In 2025 A. Le Coq signed a deal to acquire Estonian mineral water producer Värska Originaal.

== Products and markets ==

A. Le Coq is Estonia's oldest brewery and currently the country's biggest beverage producer. Its range incorporates ten product categories: waters, syrups, juices, juice drinks, soft drinks, energy drinks and sports drinks; and three light alcoholic drinks: beers, ciders and gin long drinks.

The company's largest product group comprises its beers, which are principally manufactured under the A. Le Coq trademark. The Aura trademark represents non-alcoholic drinks, including juices, waters and healthy juice drinks, which are marketed in Aura Active.
One of the best known international trademarks in the company's portfolio is Fizz, representing a series of natural fruit and berry-flavored ciders.
The two most popular soft drinks in the company's product portfolio are the traditional Limonaad and Kelluke, which have been sold for decades.
The company exports its products mainly to Finland, Sweden, Denmark, the United Kingdom, Latvia and Lithuania. Their main export sources are beers, ciders, long drinks and juices. In 2018, Le Coq entered the Hong Kong market with its cocktail line.
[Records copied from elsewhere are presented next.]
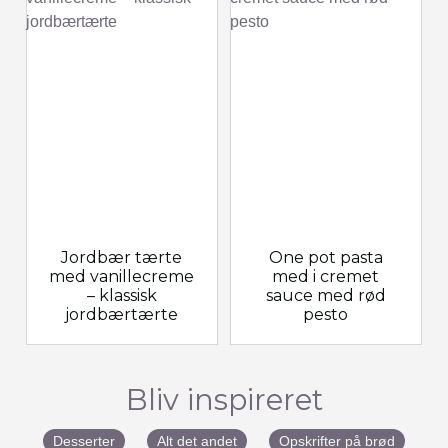
Jordbær tærte
One pot pasta
med vanillecreme
med i cremet
– klassisk
sauce med rød
jordbærtærte
pesto
Bliv inspireret
Desserter
Alt det andet
Opskrifter på brød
== Fermented kvass controversy ==

In early 2009, A. Le Coq announced plans to start producing fermented kvass. The plans were controversial due to the drink's ethanol content (estimated at 0.5-0.7 percent by volume); most bottled kvass sold in Estonia is manufactured from unfermented malt or malt extract and does not contain ethanol. The issue of safety of fermented kvass for children was particularly contentious.

In June 2009, A. Le Coq announced it would start selling the fermented kvass in an unbottled form.

== Kelluke ==

Kelluke ("Little bell", originally named after a Campanula) is a clear lemon-flavoured non-alcoholic soft drink produced since 1965 by A. Le Coq (formerly and colloquially known as Tartu Õlletehas (Tartu Brewery)) in Estonia. After a temporary name change since 2001, Kelluke made its comeback in 2006. Since 2010 Kelluke has been produced without preservatives. It has been compared to Sprite, but the original makers of the drink were not familiar with Sprite before the recipe for Kelluke was finished.